Another important question is how yeast cells cope with the persistence of chromatin-bound CMG complexes in the absence of Dia2. It has been reported that dia2Δ mutants show spontaneous DNA damage during S phase, activate the DNA damage checkpoint, and accumulate in G2/M. Whether this phenotype is due to the persistence of CMG complexes on chromatin or to the accumulation of other replisome components such as Mrc1 and Ctf4 9 is currently unclear. The fact that dia2Δ cells are viable, although very sick, suggests that other mechanisms could remove chromatin-bound CMG complexes. In Xenopus, a candidate to unload the MCM complex is MCM-BP, a factor that is imported to the nucleus in late S phase and binds Mcm7 10. Extracts depleted of MCM-BP replicate normally, but show a delayed dissociation of the Mcm2-7 complex. How Cdc48/p97 and MCM-BP cooperate to unload MCMs is currently unclear, but a likely possibility is that MCM-BP unloads inactive MCM complexes at dormant origins, whereas Cdc48/p97 disassembles MCMs from active CMG complexes. Finally, Xenopus egg extracts treated with the topoisomerase 2 inhibitor ICRF-193 also accumulate MCM on chromatin at the end of S phase 2,10. Since topoisomerase 2 is implicated in the termination of DNA replication 3,4, this effect of ICRF-193 could reflect the persistence of CMG complexes on unreplicated regions.
In conclusion, these two papers describe a very important aspect of MCM biology that has remained unexplored for nearly two decades since the discovery of this complex.
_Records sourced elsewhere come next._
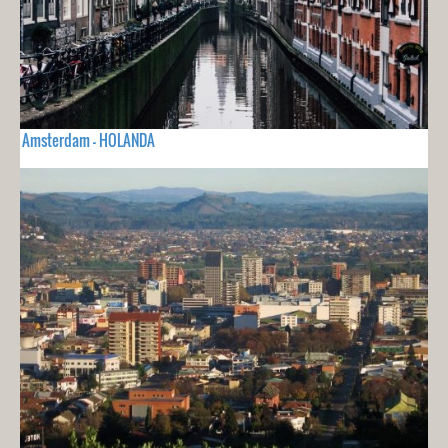
Amsterdam - HOLANDA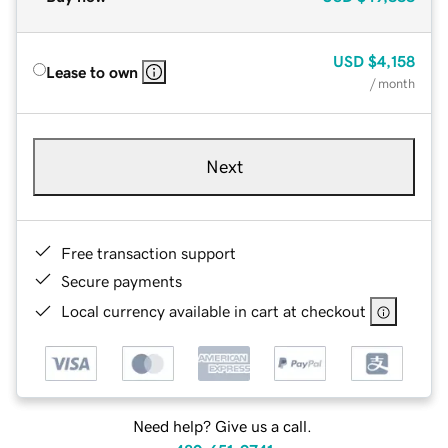
USD
$4,158
Lease to own
/ month
Next
Free transaction support
Secure payments
Local currency available in cart at checkout
Need help? Give us a call.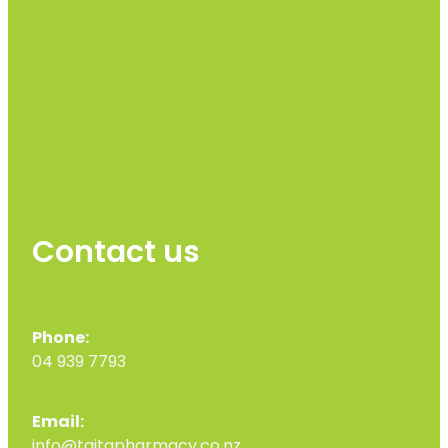
Contact us
Phone:
04 939 7793
Email:
info@taitapharmacy.co.nz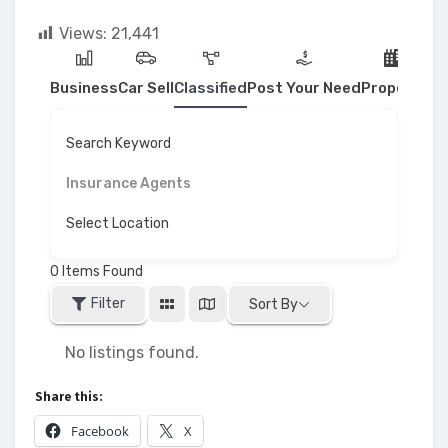
Views:
21,441
Business
Car Sell
Classified
Post Your Need
Property
Search Keyword
Insurance Agents
Select Location
0
Items Found
Filter
Sort By
No listings found.
Share this:
Facebook
X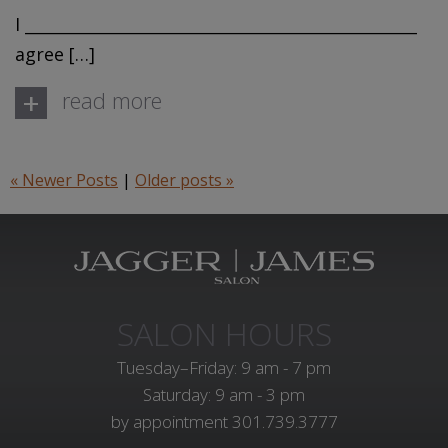
I _________________________________________________
agree […]
+
read more
« Newer Posts
|
Older posts »
SALON HOURS
Tuesday–Friday: 9 am - 7 pm
Saturday: 9 am - 3 pm
by appointment
301.739.3777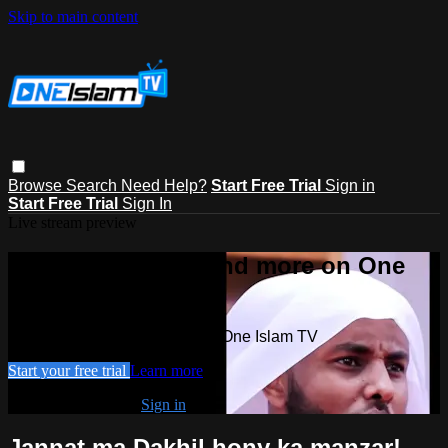
Skip to main content
Browse
Search
Need Help?
Start Free Trial
Sign in
Start Free Trial
Sign In
Live stream preview
Watch this video and more on One
Islam TV
Watch this video and more on One Islam TV
Start your free trial
Learn more
Already subscribed?
Sign in
Jannat ma Dakhil hony ka manzar!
Now that the MCM cycle is closed, it appears that the stepwise mechanisms controlling the loading and the unloading of the replicative helicase are equally conserved, complex, and redundant. This is not surprising, considering the importance of initiation and termination of DNA replication for the maintenance of genome integrity and the transmission of genetic information to daughter cells.